Student interns from the 2019 cohort said the experience was a bridge to new opportunities and new audiences to discuss their research findings.

“It really helped me push forth with my research and data collection and analysis, and since then, we’ve had a publication accepted for an artificial intelligence (AI). In March of 2020, I’ll be presenting on AI to a non-profit organization and an audience of about 250 people,” said Daniel S. Schiff, a Ph.D. candidate in Tech’s School of Public Policy.

Schiff’s research looks at AI policy strategies and related ethics codes/guidelines being developed by corporations, governments, and other organizations.

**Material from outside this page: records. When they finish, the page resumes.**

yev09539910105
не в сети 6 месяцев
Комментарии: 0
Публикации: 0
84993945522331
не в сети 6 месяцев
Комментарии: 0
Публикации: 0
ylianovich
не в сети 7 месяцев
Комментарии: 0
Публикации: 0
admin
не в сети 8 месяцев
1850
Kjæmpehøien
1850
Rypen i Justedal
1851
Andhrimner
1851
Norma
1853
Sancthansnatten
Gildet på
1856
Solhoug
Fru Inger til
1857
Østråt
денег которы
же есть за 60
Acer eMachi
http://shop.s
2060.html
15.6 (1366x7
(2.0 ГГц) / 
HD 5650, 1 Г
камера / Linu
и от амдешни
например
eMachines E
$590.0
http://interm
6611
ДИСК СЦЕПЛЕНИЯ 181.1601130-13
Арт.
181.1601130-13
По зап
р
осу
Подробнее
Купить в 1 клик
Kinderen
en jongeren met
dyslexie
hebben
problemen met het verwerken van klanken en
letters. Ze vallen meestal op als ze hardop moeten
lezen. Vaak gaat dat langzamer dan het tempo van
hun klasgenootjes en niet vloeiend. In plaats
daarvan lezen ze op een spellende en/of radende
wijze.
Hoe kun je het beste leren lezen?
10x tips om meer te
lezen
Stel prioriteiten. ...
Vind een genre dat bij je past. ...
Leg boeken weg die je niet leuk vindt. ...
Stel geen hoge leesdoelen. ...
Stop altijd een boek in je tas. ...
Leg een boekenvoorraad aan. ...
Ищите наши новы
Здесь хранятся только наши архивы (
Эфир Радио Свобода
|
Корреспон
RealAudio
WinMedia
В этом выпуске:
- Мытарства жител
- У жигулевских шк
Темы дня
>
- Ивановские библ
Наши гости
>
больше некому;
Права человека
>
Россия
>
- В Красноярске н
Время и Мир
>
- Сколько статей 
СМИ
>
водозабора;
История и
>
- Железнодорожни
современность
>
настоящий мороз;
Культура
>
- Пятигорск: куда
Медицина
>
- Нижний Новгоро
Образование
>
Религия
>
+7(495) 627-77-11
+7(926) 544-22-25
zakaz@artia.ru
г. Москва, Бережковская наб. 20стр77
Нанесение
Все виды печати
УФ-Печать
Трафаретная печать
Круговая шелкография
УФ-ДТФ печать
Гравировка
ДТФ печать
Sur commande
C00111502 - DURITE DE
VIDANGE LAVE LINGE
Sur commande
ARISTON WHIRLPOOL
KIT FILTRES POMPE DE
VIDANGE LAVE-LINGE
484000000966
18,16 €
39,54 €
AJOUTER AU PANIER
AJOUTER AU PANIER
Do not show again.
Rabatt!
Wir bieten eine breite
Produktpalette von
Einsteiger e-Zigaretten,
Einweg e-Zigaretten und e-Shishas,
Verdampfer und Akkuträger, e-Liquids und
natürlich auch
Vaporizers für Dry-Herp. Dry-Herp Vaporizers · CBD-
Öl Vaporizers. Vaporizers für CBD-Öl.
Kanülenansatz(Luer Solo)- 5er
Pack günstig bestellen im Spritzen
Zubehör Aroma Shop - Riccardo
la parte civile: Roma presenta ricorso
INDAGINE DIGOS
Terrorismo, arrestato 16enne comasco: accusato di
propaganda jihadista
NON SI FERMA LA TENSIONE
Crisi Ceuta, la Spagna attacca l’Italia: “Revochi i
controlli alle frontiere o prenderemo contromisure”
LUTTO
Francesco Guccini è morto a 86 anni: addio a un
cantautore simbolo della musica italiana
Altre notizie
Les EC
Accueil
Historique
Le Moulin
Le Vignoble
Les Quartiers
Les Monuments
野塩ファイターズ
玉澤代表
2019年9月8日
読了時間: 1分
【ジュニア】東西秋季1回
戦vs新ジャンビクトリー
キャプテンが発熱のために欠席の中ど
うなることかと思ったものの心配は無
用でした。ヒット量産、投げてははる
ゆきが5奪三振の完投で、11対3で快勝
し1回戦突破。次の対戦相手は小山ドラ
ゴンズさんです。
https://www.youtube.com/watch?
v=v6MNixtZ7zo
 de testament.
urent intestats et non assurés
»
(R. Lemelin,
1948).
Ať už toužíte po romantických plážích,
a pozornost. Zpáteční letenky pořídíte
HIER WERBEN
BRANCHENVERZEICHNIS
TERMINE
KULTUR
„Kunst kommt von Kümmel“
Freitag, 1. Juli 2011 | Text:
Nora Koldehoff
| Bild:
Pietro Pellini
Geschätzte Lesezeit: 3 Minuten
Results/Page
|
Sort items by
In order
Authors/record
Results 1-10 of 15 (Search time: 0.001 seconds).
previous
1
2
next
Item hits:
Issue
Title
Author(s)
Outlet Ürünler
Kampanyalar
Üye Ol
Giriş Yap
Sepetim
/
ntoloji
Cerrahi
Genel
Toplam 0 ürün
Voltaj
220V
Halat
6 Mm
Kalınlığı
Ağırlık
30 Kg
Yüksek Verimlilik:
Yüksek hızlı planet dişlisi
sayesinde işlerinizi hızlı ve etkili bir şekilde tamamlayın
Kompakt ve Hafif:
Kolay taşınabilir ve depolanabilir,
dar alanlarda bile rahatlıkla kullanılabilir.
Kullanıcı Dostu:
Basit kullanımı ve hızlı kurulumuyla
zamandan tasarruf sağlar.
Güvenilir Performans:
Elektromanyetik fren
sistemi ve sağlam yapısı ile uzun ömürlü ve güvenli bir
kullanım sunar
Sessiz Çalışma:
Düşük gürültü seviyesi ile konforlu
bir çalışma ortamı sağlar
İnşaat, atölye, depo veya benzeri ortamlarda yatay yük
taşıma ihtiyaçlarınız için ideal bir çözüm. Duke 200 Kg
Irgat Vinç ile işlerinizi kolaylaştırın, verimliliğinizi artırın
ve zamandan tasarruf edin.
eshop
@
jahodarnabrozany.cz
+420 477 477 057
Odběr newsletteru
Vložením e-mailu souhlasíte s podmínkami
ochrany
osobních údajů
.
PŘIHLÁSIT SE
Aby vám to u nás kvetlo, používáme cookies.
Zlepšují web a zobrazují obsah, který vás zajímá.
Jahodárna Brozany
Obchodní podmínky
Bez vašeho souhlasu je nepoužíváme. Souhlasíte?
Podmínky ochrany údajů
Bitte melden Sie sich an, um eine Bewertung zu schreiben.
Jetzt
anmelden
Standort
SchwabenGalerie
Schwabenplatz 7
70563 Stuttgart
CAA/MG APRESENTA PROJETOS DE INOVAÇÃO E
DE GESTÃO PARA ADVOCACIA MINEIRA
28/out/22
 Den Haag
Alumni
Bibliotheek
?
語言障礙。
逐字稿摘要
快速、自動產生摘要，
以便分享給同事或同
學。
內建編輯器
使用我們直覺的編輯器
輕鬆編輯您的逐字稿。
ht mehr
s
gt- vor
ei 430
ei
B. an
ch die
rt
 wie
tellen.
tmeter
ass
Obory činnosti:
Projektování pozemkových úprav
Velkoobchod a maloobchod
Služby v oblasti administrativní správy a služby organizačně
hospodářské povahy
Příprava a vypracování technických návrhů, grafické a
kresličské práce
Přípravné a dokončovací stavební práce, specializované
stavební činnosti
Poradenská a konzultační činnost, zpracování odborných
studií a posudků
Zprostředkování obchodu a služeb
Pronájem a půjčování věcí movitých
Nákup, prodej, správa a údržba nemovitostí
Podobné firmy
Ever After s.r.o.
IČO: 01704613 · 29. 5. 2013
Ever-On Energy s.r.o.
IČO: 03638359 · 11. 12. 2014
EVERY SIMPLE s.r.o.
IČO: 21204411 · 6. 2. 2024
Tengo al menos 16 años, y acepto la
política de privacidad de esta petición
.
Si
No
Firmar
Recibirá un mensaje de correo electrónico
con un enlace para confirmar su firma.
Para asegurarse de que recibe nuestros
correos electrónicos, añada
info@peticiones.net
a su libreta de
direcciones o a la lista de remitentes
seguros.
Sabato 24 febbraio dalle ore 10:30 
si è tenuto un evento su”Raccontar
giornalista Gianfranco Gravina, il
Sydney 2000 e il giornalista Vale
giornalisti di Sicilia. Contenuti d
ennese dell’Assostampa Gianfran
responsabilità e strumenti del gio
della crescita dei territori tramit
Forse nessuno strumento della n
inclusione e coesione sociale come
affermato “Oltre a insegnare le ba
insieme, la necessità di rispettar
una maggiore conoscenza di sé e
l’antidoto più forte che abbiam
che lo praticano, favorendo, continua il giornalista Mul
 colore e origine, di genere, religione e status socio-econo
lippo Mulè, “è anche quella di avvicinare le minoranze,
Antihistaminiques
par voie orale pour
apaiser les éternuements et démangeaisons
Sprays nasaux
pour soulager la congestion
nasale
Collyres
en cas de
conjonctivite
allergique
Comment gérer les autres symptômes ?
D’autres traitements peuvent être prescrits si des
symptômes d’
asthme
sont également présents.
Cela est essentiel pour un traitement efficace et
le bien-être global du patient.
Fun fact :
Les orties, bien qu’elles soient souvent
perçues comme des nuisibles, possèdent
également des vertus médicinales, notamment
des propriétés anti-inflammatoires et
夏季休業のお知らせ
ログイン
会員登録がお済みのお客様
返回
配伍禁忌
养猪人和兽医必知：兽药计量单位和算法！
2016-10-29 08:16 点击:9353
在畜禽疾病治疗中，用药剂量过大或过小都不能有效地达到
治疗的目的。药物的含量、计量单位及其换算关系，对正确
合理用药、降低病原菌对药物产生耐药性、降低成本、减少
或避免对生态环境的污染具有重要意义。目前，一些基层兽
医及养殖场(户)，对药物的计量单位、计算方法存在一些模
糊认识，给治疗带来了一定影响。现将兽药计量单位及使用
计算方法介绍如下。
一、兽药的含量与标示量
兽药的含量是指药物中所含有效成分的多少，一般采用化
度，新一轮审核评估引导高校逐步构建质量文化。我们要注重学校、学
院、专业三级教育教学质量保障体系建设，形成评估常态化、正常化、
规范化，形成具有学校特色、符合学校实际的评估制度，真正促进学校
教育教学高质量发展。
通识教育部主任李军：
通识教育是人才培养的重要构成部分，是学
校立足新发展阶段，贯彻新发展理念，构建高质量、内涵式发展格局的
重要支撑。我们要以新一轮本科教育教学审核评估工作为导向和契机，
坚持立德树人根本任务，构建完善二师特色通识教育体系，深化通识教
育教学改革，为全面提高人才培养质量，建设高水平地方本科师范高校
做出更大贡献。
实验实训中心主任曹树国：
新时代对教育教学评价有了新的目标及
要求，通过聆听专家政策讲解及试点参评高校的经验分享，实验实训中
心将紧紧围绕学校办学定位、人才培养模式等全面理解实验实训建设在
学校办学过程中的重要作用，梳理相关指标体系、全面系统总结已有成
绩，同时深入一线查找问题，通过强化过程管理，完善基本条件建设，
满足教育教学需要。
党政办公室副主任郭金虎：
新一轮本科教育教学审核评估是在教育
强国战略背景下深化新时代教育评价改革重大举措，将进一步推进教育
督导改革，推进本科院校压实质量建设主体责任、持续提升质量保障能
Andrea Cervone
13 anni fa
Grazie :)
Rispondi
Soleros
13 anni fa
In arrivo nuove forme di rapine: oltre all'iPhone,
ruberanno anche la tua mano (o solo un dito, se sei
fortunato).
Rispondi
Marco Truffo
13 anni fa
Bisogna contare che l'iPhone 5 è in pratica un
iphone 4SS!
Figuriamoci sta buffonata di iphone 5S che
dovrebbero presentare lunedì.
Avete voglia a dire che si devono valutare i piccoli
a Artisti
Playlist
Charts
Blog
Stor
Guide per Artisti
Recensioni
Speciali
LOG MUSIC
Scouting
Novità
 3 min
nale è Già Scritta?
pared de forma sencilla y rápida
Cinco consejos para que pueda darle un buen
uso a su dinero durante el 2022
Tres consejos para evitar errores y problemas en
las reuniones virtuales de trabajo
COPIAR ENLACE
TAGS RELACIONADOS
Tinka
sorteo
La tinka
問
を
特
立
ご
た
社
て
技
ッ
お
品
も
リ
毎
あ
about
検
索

He said it was a welcome challenge to marry the societal implications of AI technology with economic development.

“With the support the STIP team and some of that brainstorming, I was definitely able to convey the project in a way that still discussed the social and ethical issues of artificial intelligence, but in a way that was also relevant to economic development.”

Ebney Ayaj Rana, a student pursuing a master’s degree in public policy at Georgia State University’s Andrew Young School of Policy Studies, said his work as a 2019 intern helped him learn how to effectively present and explain his findings to a wide-ranging group of economic development and public policy leaders and experts.

Rana’s research focuses on how high-tech entrepreneurship among immigrants is growing in the state of Georgia compared with the United States overall, and how fiscal policies and economic development incentives can be mobilized even more for the betterment and fostering of immigrant-owned enterprises in the state of Georgia.

His findings show immigrants have higher rates of high-tech entrepreneurship but Georgia economic development policies aren’t as robust to support and encourage that growth, compared with other states including New York and Virginia.

“Being a STIP intern was really an intellectual, exciting experience,” Rana said. “Unlike conventional internship programs, here you will need to complete a research project by doing rigorous research over that two-month period. The whole process of initiating the research in the summer and finally sharing your findings with the economic development group was really an exciting experience for me.”